Sur les mesures concernant les enfants :
Compte tenu de l’accord des parties sur ce point, et dans l’intérêt des enfants, il convient de maintenir les mesures provisoires déjà prises par le juge aux affaires familiales en ce qui concerne :
— l’exercice conjoint de l’autorité parentale,
— la fixation de la résidence habituelle des enfants chez la mère,
— le droit de visite et d’hébergement du père.
En l’absence d’éléments nouveaux depuis la dernière décision, il sera de nouveau constaté l’impossibilité pour le père de verser une pension alimentaire et la demande de la mère de ce chef sera rejetée.

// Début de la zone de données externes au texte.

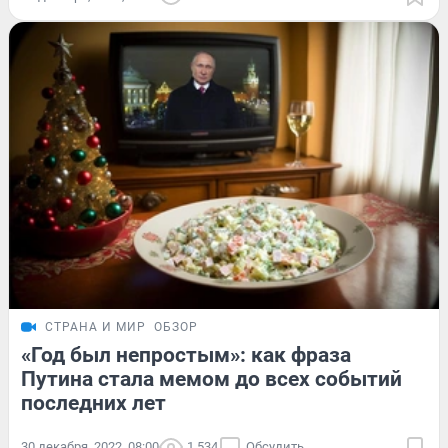
СТРАНА И МИР
ОБЗОР
«Год был непростым»: как фраза
Путина стала мемом до всех событий
последних лет
30 декабря, 2022, 08:00
1 534
Обсудить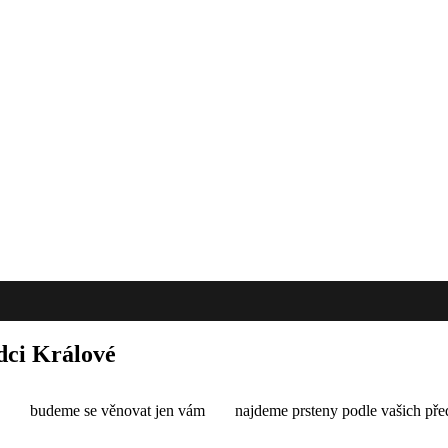
dci Králové
budeme se věnovat jen vám
najdeme prsteny podle vašich pře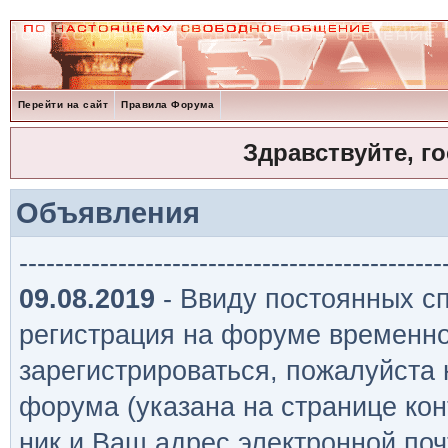
Перейти на сайт
Правила Форума
Здравствуйте, г
Объявления
-----------------------------------------------
09.08.2019
- Ввиду постоянных сп
регистрация на форуме временно
зарегистрироваться, пожалуйста
форума (указана на странице кон
ник и Ваш адрес электронной поч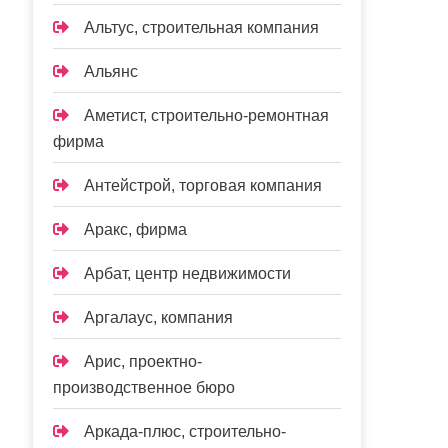
Альтус, строительная компания
Альянс
Аметист, строительно-ремонтная
фирма
Антейстрой, торговая компания
Аракс, фирма
Арбат, центр недвижимости
Аргалаус, компания
Арис, проектно-
производственное бюро
Аркада-плюс, строительно-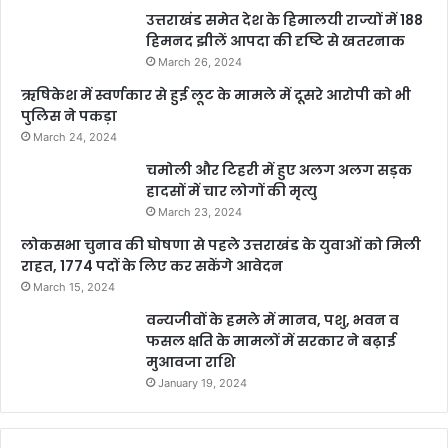
उत्तराखंड समेत देश के हिमालयी राज्यों में 188
हिमनद झीलें आपदा की दृष्टि से खतरनाक
March 26, 2024
ऋषिकेश में स्वर्णकार से हुई लूट के मामले में दूसरे आरोपी को भी
पुलिस ने पकड़ा
March 24, 2024
चमोली और टिहरी में हुए अलग अलग सड़क
हादसों में चार लोगों की मृत्यु
March 23, 2024
लोकसभा चुनाव की घोषणा से पहले उत्तराखंड के युवाओं को मिली
राहत, 1774 पदों के लिए कर सकेंगे आवेदन
March 15, 2024
वन्यजीवों के हमले में मानव, पशु, भवन व
फसल क्षति के मामलों में सरकार ने बढ़ाई
मुआवजा राशि
January 19, 2024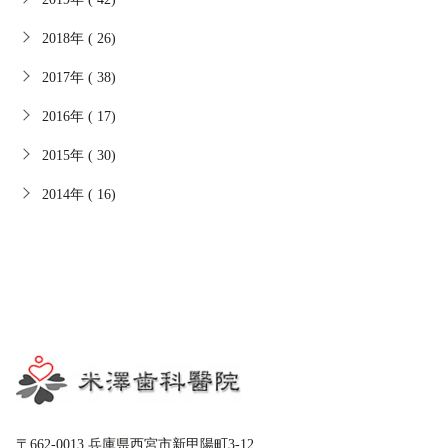
2018年 ( 26)
2017年 ( 38)
2016年 ( 17)
2015年 ( 30)
2014年 ( 16)
〒662-0013 兵庫県西宮市新甲陽町3-12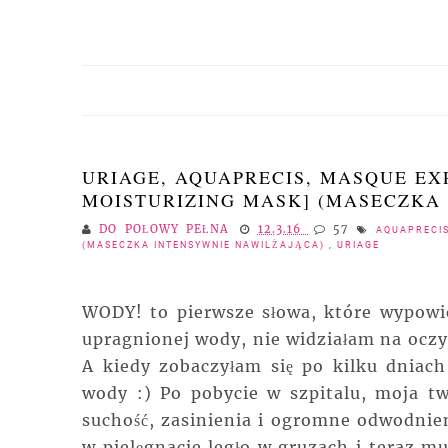
URIAGE, AQUAPRECIS, MASQUE EX
MOISTURIZING MASK] (MASECZKA
DO POŁOWY PEŁNA
12.3.16
57
AQUAPREC
(MASECZKA INTENSYWNIE NAWILŻAJĄCA)
,
URIAGE
WODY! to pierwsze słowa, które wypowie
upragnionej wody, nie widziałam na oczy 
A kiedy zobaczyłam się po kilku dniach 
wody :) Po pobycie w szpitalu, moja tw
suchość, zasinienia i ogromne odwodnien
w pielęgnacje legło w gruzach i teraz mu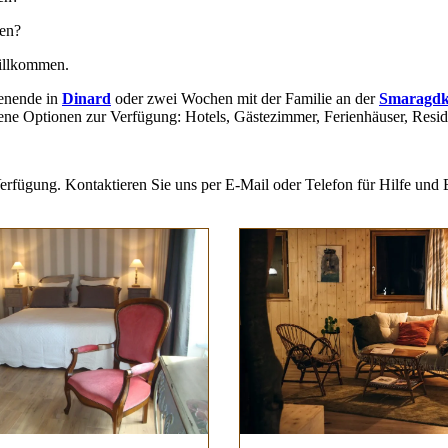
en?
willkommen.
henende in
Dinard
oder zwei Wochen mit der Familie an der
Smaragdk
ene Optionen zur Verfügung: Hotels, Gästezimmer, Ferienhäuser, Resi
erfügung. Kontaktieren Sie uns per E-Mail oder Telefon für Hilfe und 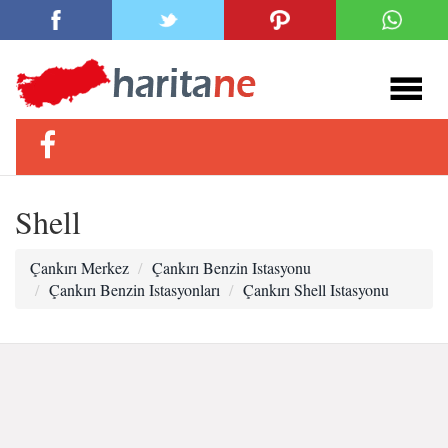
Shell
Çankırı Merkez
Çankırı Benzin Istasyonu
Çankırı Benzin Istasyonları
Çankırı Shell Istasyonu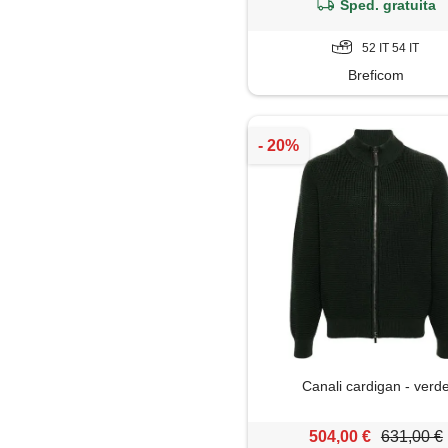
Sped. gratuita
52 IT 54 IT
Breficom
Canali cardigan - verd
504,00 €
631,00 €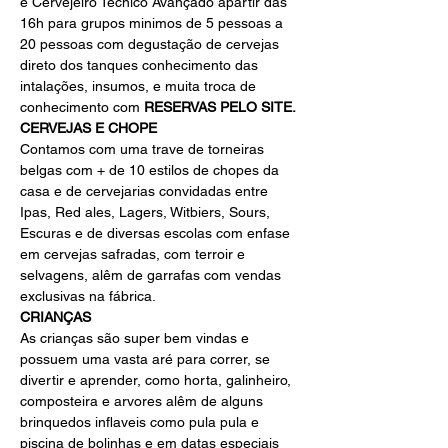
e Cervejeiro Técnico Avançado apartir das 
16h para grupos minimos de 5 pessoas a 
20 pessoas com degustação de cervejas 
direto dos tanques conhecimento das 
intalações, insumos, e muita troca de 
conhecimento com 
RESERVAS PELO SITE.
CERVEJAS E CHOPE
Contamos com uma trave de torneiras 
belgas com + de 10 estilos de chopes da 
casa e de cervejarias convidadas entre 
Ipas, Red ales, Lagers, Witbiers, Sours, 
Escuras e de diversas escolas com enfase 
em cervejas safradas, com terroir e 
selvagens, alêm de garrafas com vendas 
exclusivas na fábrica.
CRIANÇAS
As crianças são super bem vindas e 
possuem uma vasta aré para correr, se 
divertir e aprender, como horta, galinheiro, 
composteira e arvores alêm de alguns 
brinquedos inflaveis como pula pula e 
piscina de bolinhas e em datas especiais 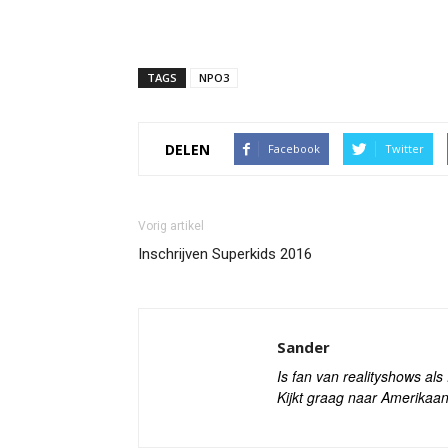
TAGS
NPO3
DELEN
Facebook
Twitter
Vorig artikel
Inschrijven Superkids 2016
Sander
Is fan van realityshows al
Kijkt graag naar Amerikaan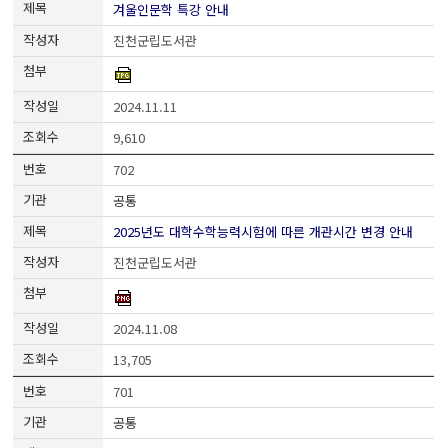
겨울인문학 특강 안내
진천군립도서관
2024.11.11
9,610
702
공통
2025년도 대학수학능력시험에 따른 개관시간 변경 안내
진천군립도서관
2024.11.08
13,705
701
공통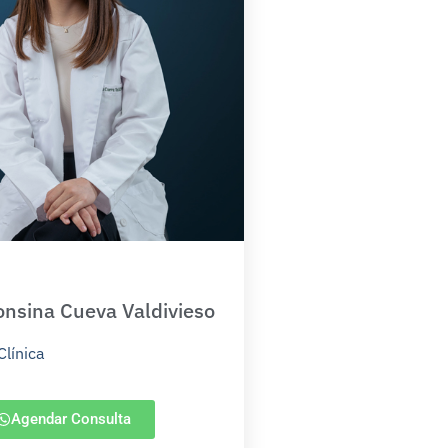
onsina Cueva Valdivieso
Clínica
Agendar Consulta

Chaque partie conservera la charge de ses propres dépens.
PAR CES MOTIFS
Le Juge aux affaires familiales, par décision rendue publiquement, après débats en chambre du conseil, en premier ressort, par jugement contradictoire,
Vu l’information donnée par le ou les titulaires de l’autorité parentale aux enfants mineurs capables de discernement de leur droit à être entendus et à être assistés d’un avocat et l’absence de demande d’audition ;
Vu la demande en divorce en date du 8 octobre 2025,
Prononce le divorce des époux [E] [K] et [J] [W] par acceptation du principe de la rupture du mariage sans considération des faits à l’origine de celle-ci, sur le fondement des articles 233 et 234 du code civil ;
Ordonne la mention du dispositif du présent jugement, conformément aux dispositions de l’article 1082 du code de procédure civile, en marge de :
— l’acte de mariage célébré le 28 janvier 2003 à Clermont-Ferrand (63),
— l’acte de naissance de l’épouse, née le 6 décembre 1985 à Clermont-Ferrand (63),
— l’acte de naissance de l’époux, né le 1er septembre 1977 à Sidi-Chami-Es-Sénia (Algérie) ;
Dit que le divorce produira ses effets entre les époux et pour ce qui concerne leurs biens à la date du 7 juillet 2025 ;
Rappelle que l’autorité parentale à l’égard de [L], [V] et [A] est exercée en commun par les parents ;
Rappelle que l’exercice de l’autorité parentale conjointe impose notamment aux deux parents:
— de prendre ensemble les décisions importantes concernant la santé, l’orientation scolaire, l’éducation religieuse et le changement de résidence de l’enfant,
— de s’informer réciproquement, dans le souci d’une indispensable communication entre parents, sur l’organisation de la vie de l’enfant (vie scolaire, sportive et culturelle, traitements médicaux, loisirs, vacances, etc…),
— de permettre la libre communication de l’enfant avec l’autre parent, dans le respect du cadre de vie de chacun ;
Rappelle également que tout changement de résidence de l’un des parents, dès lors qu’il modifie les modalités d’exercice de l’autorité parentale, doit faire l’objet d’une information préalable et en temps utile de l’autre parent. En cas de désaccord, le parent le plus diligent saisit le juge aux affaires familiales qui statue selon ce qu’exige l’intérêt de l’enfant. Le juge répartit les frais de déplacement et ajuste en conséquence le montant de la contribution à l’entretien et l’éducation de l’enfant ;
Maintient la résidence habituelle de [V], [L] et [A] chez la mère ;
Dit que, sauf autre accord entre les parents, Monsieur [E] [K] accueillera [V], [L] et [A] :
— hors vacances scolaires : les semaines paires, du samedi soir au dimanche soir (ou lundi matin s’il ne travaille pas, à charge pour lui de les amener à l’école) et les semaines impaires du vendredi soir au samedi soir,
— ainsi que durant la moitié de toutes les vacances scolaires, selon des modalités à déterminer librement ;
Dit qu’en tout état de cause les enfants seront chez le père le jour de la fête des pères et chez la mère le jour de la fête des mères ;
Déboute Madame [J] [W] de sa demande de contribution du père à l’entretien et à l’éducation des enfants, en l’état de la situation d’impécuniosité de Monsieur [E] [K] ;
Rappelle que les mesures concernant les enfants sont d’application immédiate nonobstant appel ;
Dit que chaque partie conservera la charge des dépens exposés par elle ;
En foi de quoi le présent jugement a été signé par le juge aux affaires familiales et le greffier.